Mise à jour : 29 mai 2013. Article écrit par Nicole Carrouset et Le Petit Hergé.

null La Usina del Arte, nouveau centre culturel de La Boca :

Nouveau lieu culturel de la ville, La « Usina del arte » fut à l’origine une usine électrique. Destinée à produire de l’énergie pour plus d’une centaine d’autres centrales de la ville de Buenos Aires, cette usine appartenait à la compagnie Italo-argentine d’électricité. Elle a produit pendant plus de 70 ans de l’électricité pour la ville de Buenos Aires. Cette production d’énergie reposait sur la combustion de pétrole. L’usine à été construite dans le quartier de la Boca et est visible depuis l’autoroute qui relie Buenos Aires à La Plata. A l’origine, elle a été baptisée l’usine « Pedro de Mendoza » du même nom de l’avenue où elle se situe. Après cinq années de travaux de restauration, ce lieu est désormais ouvert au public depuis 2013. Très bien rénovée, La Usina dispose de plusieurs salles idéalement conçues pour tout évènement. Les programmations et les expositions sont divers et variées et en rapport avec les arts et le spectacle.

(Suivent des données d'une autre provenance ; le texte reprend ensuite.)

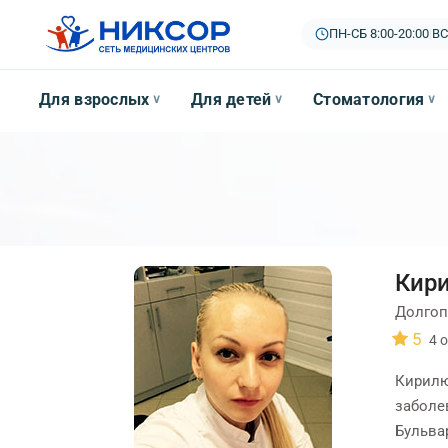
ПН-СБ 8:00-20:00
|
ВС
Для взрослых
Для детей
Стоматология
∨
∨
∨
Кири
Долгоп
5
4
о
Кирилю
заболе
Бульвар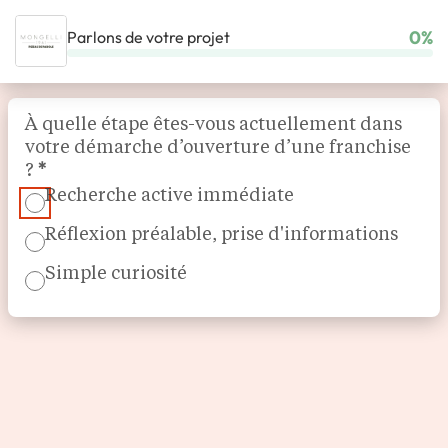
0%
Parlons de votre projet
ACCUEIL
NOS FRANCHISES
RESTAURATION
MONGELLI 1961
Section
À quelle étape êtes-vous actuellement dans
votre démarche d’ouverture d’une franchise
?
*
Recherche active immédiate
Réflexion préalable, prise d'informations
Simple curiosité
Pizzas italiennes
MONGELLI 1961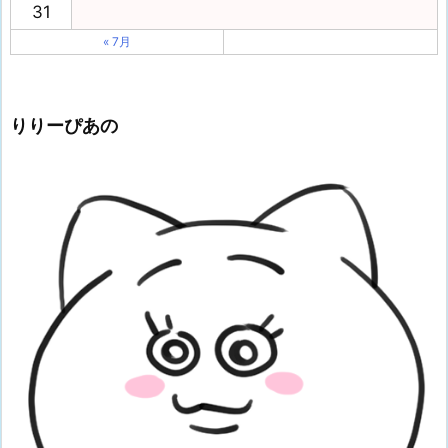
31
« 7月
りりーぴあの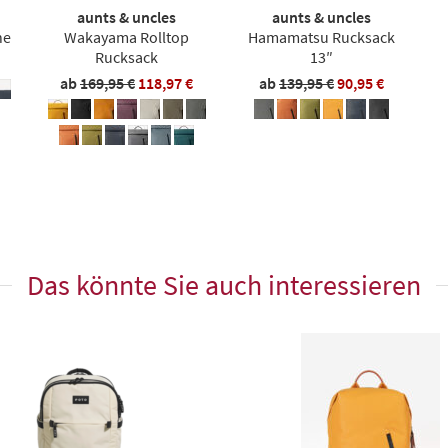
aunts & uncles
aunts & uncles
he
Wakayama Rolltop
Hamamatsu Rucksack
Rucksack
13″
ab
169,95 €
118,97 €
ab
139,95 €
90,95 €
Das könnte Sie auch interessieren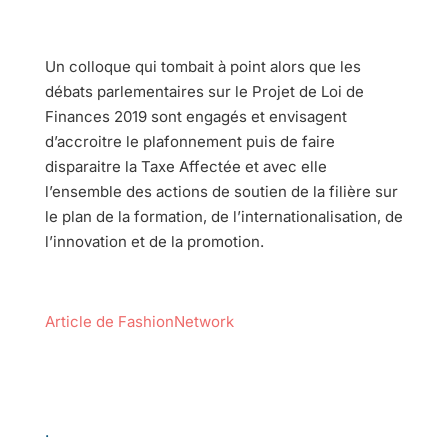
Un colloque qui tombait à point alors que les
débats parlementaires sur le Projet de Loi de
Finances 2019 sont engagés et envisagent
d’accroitre le plafonnement puis de faire
disparaitre la Taxe Affectée et avec elle
l’ensemble des actions de soutien de la filière sur
le plan de la formation, de l’internationalisation, de
l’innovation et de la promotion.
Article de FashionNetwork
.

nullConstruction de l'Usine de la Italo Argentina : 1912 – 1926

En 1912, La CIAE (Compagnie Italo-Argentine d'électricité) demande à l’architecte Giovanni Chiogna de dessiner sa nouvelle usine et c’est la société Martignone e Hijos qui est chargée de superviser les travaux. Giovanni Chigna est l’architecte de la compagnie électrique, c’est d’ailleurs lui qui aussi dessiné toutes les autres centrales de CIAE. A ce sujet, il est surprenant de voir qu’une autre centrale de sa création s’est déjà transformée en musée, l’usine de la calle Montevideo (datant aussi de 1912) est, depuis 1996, le siège du Musée de la Shoa. Le chantier de la Usina a duré quatre ans avec des inaugurations successives, jusqu’en 1916, des principaux corps des bâtiments au fur et à mesure de l’avancement des travaux. Le bâtiment puise son style dans l’architecture néo-renaissance florentine et lombarde. Elle est inspirée par celle du château de Sforza situé à Milan en Italie. Principalement composé de briques rouges en terre cuite, symbole de la renaissance industrielle, ce bâtiment hors normes est une rencontre entre le style gothique Italien et les constructions industrielles du XIXème siècle.

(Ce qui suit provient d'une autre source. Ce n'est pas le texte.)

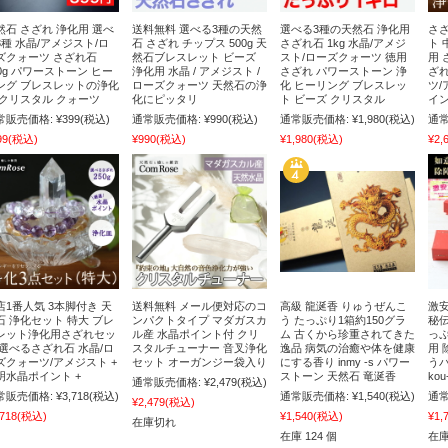
然石 さざれ 浄化用 選べ
送料無料 選べる3種の天然
選べる3種の天然石 浄化用
さざ
3種 水晶/アメジスト/ロ
石 さざれ チップス 500g 天
さざれ石 1kg 水晶/アメジ
ト 
ズクォーツ さざれ石
然石ブレスレット ビーズ
スト/ローズクォーツ 徳用
用 
00g パワーストーン ヒー
浄化用 水晶 / アメジスト /
さざれ パワーストーン 浄
ざれ
ング ブレスレットの浄化
ローズクォーツ 天然石の浄
化 ヒーリング ブレスレッ
ツ/
 クリスタル クォーツ
化にピッタリ
ト ビーズ クリスタル
イン
常販売価格:
¥399
(税込)
通常販売価格:
¥990
(税込)
通常販売価格:
¥1,980
(税込)
通常
99
(税込)
¥990
(税込)
¥1,980
(税込)
¥2,
店1番人気 3本脚付き 天
送料無料 メール便対応のコ
高級 龍涎香 りゅうぜんこ
激安
石 浄化セット 特大 ブレ
ンパクトタイプ マダガスカ
う たっぷり1箱約150グラ
秘伝
レット浄化用さざれセッ
ル産 水晶ポイント付 クリ
ム 古くから珍重されてきた
っぷ
 選べるさざれ石 水晶/ロ
スタルチューナー 音叉浄化
逸品 病気の治癒や体を健康
用 
ズクォーツ/アメジスト +
セット オーガンジー袋入り
にする香り inmy -s パワー
う
明水晶ポイント +
ストーン 天然石 竜涎香
ko
通常販売価格:
¥2,479
(税込)
常販売価格:
¥3,718
(税込)
通常販売価格:
¥1,540
(税込)
通常
¥2,479
(税込)
,718
(税込)
¥1,540
(税込)
¥1,
在庫切れ
在庫 124 個
在庫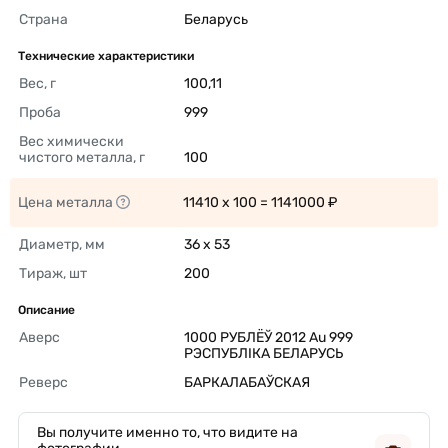
Страна
Беларусь 
Технические характеристики
Вес, г
100,11 
Проба
999 
Вес химически 
чистого металла, г
100 
Цена металла
11410 x 100 = 1141000 ₽ 
Диаметр, мм
36 x 53 
Тираж, шт
200 
Описание
Аверс
1000 РУБЛЁЎ 2012 Au 999 
РЭСПУБЛІКА БЕЛАРУСЬ 
Реверс
БАРКАЛАБАЎСКАЯ 
Вы получите именно то, что видите на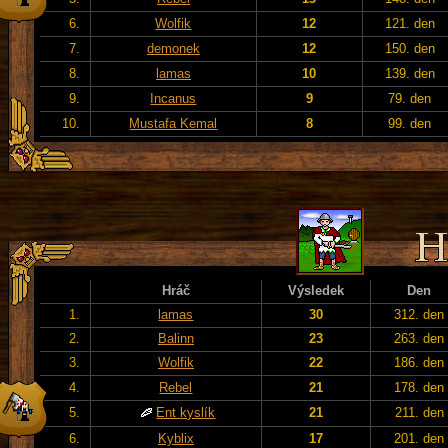
6.
Wolfik
12
121. den
7.
demonek
12
150. den
8.
lamas
10
139. den
9.
Incanus
9
79. den
10.
Mustafa Kemal
8
99. den
Hráč
Výsledek
Den
1.
lamas
30
312. den
2.
Balinn
23
263. den
3.
Wolfik
22
186. den
4.
Rebel
21
178. den
5.
Ent kyslík
21
211. den
6.
Kyblix
17
201. den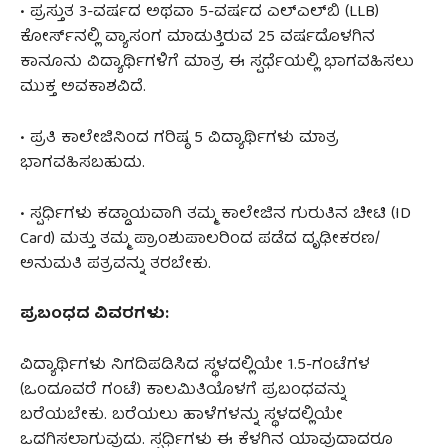
• ಪ್ರಸ್ತುತ 3-ವರ್ಷದ ಅಥವಾ 5-ವರ್ಷದ ಎಲ್‌ಎಲ್‌ಬಿ (LLB)
ಕೋರ್ಸ್‌ನಲ್ಲಿ ವ್ಯಾಸಂಗ ಮಾಡುತ್ತಿರುವ 25 ವರ್ಷದೊಳಗಿನ
ಕಾನೂನು ವಿದ್ಯಾರ್ಥಿಗಳಿಗೆ ಮಾತ್ರ ಈ ಸ್ಪರ್ಧೆಯಲ್ಲಿ ಭಾಗವಹಿಸಲು
ಮುಕ್ತ ಅವಕಾಶವಿದೆ.
• ಪ್ರತಿ ಕಾಲೇಜಿನಿಂದ ಗರಿಷ್ಠ 5 ವಿದ್ಯಾರ್ಥಿಗಳು ಮಾತ್ರ
ಭಾಗವಹಿಸಬಹುದು.
• ಸ್ಪರ್ಧಿಗಳು ಕಡ್ಡಾಯವಾಗಿ ತಮ್ಮ ಕಾಲೇಜಿನ ಗುರುತಿನ ಚೀಟಿ (ID
Card) ಮತ್ತು ತಮ್ಮ ಪ್ರಾಂಶುಪಾಲರಿಂದ ಪಡೆದ ದೃಢೀಕರಣ/
ಅನುಮತಿ ಪತ್ರವನ್ನು ತರಬೇಕು.
ಪ್ರಬಂಧದ ವಿವರಗಳು:
ವಿದ್ಯಾರ್ಥಿಗಳು ನಿಗದಿಪಡಿಸಿದ ಸ್ಥಳದಲ್ಲಿಯೇ 1.5-ಗಂಟೆಗಳ
(ಒಂದೂವರೆ ಗಂಟೆ) ಕಾಲಮಿತಿಯೊಳಗೆ ಪ್ರಬಂಧವನ್ನು
ಬರೆಯಬೇಕು. ಬರೆಯಲು ಹಾಳೆಗಳನ್ನು ಸ್ಥಳದಲ್ಲಿಯೇ
ಒದಗಿಸಲಾಗುವುದು. ಸ್ಪರ್ಧಿಗಳು ಈ ಕೆಳಗಿನ ಯಾವುದಾದರೂ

Photos : Ci-dessus la construction de la Usina en 1914. Ci-dessous, la Usina terminée en 1916.

null

La première façade donnant sur la calle Perez Galdos, construite en 1914 et terminée en 1915,  L’édifice était à l’origine un hangar pour les machines et les bureaux étaient répartis sur trois étages supérieurs. En 1916, une autre salle sera inaugurée pour donner à l’usine une forme en « L » à laquelle se juxtaposera une troisième salle plus petite dotée d’une tour. Entre 1919 et 1926, un agrandissement de la salle des machines est entrepris, et sera baptisée la « Salle d’honneur ». Cet agrandissement permet de répondre à la demande grandissante d’électricité de la ville, due à une démographie croissante, de la création de nouvelles industries au sud de la ville mais aussi en raison du développement de la construction du réseau de tramway et de métro gourmand en électricité.

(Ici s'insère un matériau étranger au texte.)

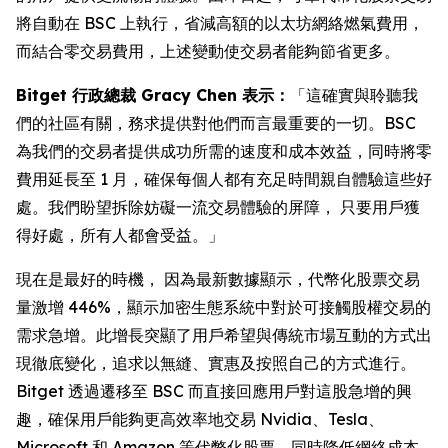
將自動在 BSC 上執行，省減高額的以太坊網絡燃氣費用，
而結合零交易費用，上述變動使交易者能夠節省更多。
Bitget 行政總裁 Gracy Chen 表示：
「這確實與聆聽我
們的社區有關，務求提供對他們而言最重要的一切。BSC
為我們的交易者提供成功所需的速度和成本效益，同時將零
費用延長至 1 月，確保每個人都有充足時間親自體驗這些好
處。我們盼望拆除妨礙一流交易體驗的屏障， 只要用戶獲
得好處，所有人都會受益。」
現在是最好的時機， 因為最新數據顯示，代幣化股票交易
量激增 446%，顯示加密生態系統中對於可接觸股權交易的
需求急增。此增長突顯了用戶希望與傳統市場互動的方式出
現徹底變化，追求以無縫、實惠及按照自己的方式進行。
Bitget 透過遷移至 BSC 而直接回應用戶對這股急增的興
趣，確保用戶能夠更高效率地交易 Nvidia、Tesla、
Microsoft 和 Amazon 等代幣化股票，同時降低網絡成本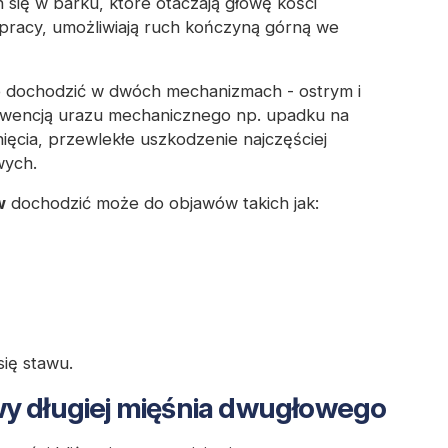
 się w barku, które otaczają głowę kości
j pracy, umożliwiają ruch kończyną górną we
 dochodzić w dwóch mechanizmach - ostrym i
ekwencją urazu mechanicznego np. upadku na
ęcia, przewlekłe uszkodzenie najczęściej
wych.
w
dochodzić może do objawów takich jak:
się stawu.
wy długiej mięśnia dwugłowego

L’usine produisait de l’énergie à haute tension qui était ensuite redistribuée à 130 sous-stations qui la transformait en électricité basse tension. L'usine comptait douze chaudières qui produisaient de la vapeur par la combustion de pétrole. De plus, cinq turbines à vapeur produisaient de l’énergie. Les chaudières occupaient le site de la nef et les turbogénérateurs se situaient dans une autre pièce. L'eau de refroidissement était capturée au quai Sud de la ville. L'approvisionnement en carburant se faisait à partir  de gaines qui reliaient l'usine avec les bateaux qui transportaient le pétrole. Pendant les périodes de pénurie, d’autres combustibles tels que le charbon, le maïs, puis le mazout et enfin le gaz étaient utilisés. Les cheminées qui couronnaient le bâtiment fumaient sans cesse.

Vidéo : 2012. Visite et explications des objectifs de la Usina del Arte. Film Tele Proyecto. 28 mn 15s.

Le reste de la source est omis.